[Transcribed page contents]
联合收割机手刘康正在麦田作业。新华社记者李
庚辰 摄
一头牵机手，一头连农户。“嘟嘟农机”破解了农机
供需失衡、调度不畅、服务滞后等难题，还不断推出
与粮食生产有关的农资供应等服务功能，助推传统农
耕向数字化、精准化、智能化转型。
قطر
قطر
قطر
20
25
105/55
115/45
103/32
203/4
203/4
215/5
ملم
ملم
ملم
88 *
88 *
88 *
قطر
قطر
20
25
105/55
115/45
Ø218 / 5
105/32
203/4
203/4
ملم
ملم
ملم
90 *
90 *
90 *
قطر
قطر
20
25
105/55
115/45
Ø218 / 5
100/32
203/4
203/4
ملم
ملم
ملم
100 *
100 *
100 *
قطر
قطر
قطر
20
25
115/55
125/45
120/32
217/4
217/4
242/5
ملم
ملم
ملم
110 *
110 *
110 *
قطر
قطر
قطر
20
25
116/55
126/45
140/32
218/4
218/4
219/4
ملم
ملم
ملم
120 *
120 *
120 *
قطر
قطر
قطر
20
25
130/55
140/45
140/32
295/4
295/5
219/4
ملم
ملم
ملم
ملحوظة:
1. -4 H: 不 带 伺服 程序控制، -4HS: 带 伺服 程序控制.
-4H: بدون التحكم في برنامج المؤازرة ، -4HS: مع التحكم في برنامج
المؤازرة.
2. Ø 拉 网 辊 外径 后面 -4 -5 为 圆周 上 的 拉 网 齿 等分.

---

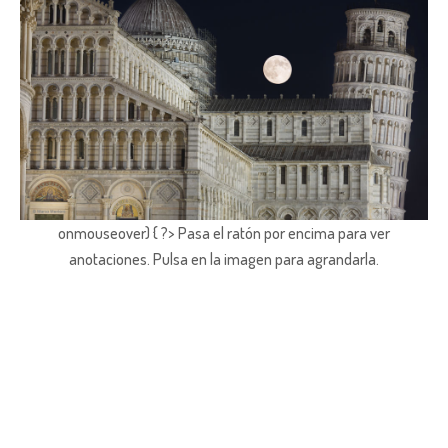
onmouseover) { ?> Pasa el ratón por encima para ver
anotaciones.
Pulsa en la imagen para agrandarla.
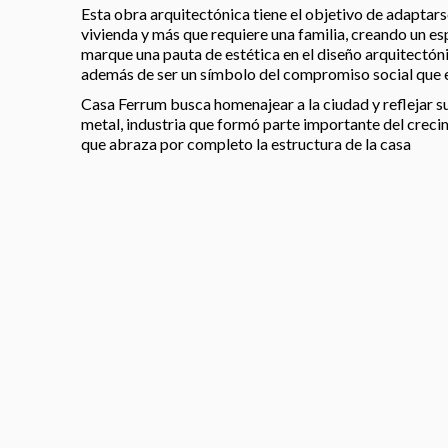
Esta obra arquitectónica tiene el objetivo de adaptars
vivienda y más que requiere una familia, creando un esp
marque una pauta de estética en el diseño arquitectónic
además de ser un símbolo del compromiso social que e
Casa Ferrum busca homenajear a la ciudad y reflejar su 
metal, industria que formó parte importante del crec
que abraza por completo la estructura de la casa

---

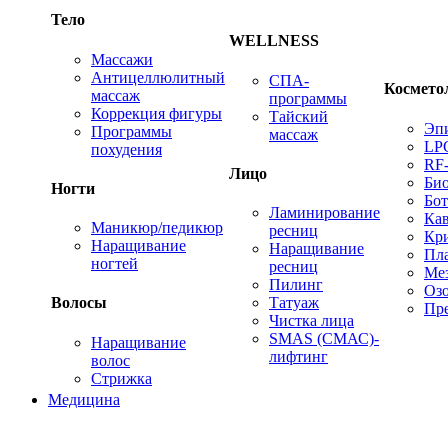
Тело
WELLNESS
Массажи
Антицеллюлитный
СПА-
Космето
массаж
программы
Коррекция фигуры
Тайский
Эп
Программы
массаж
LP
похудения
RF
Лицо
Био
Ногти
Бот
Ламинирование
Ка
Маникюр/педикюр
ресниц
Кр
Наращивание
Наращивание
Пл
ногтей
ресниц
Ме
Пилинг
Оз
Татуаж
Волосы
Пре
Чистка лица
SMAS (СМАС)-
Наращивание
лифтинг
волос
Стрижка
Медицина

EXERCISE PROMPT:
In the data above, find each line that uses the string "المؤازرة". Copy it.

ANSWER BOX:
-4H: بدون التحكم في برنامج المؤازرة ، -4HS: مع التحكم في برنامج
المؤازرة.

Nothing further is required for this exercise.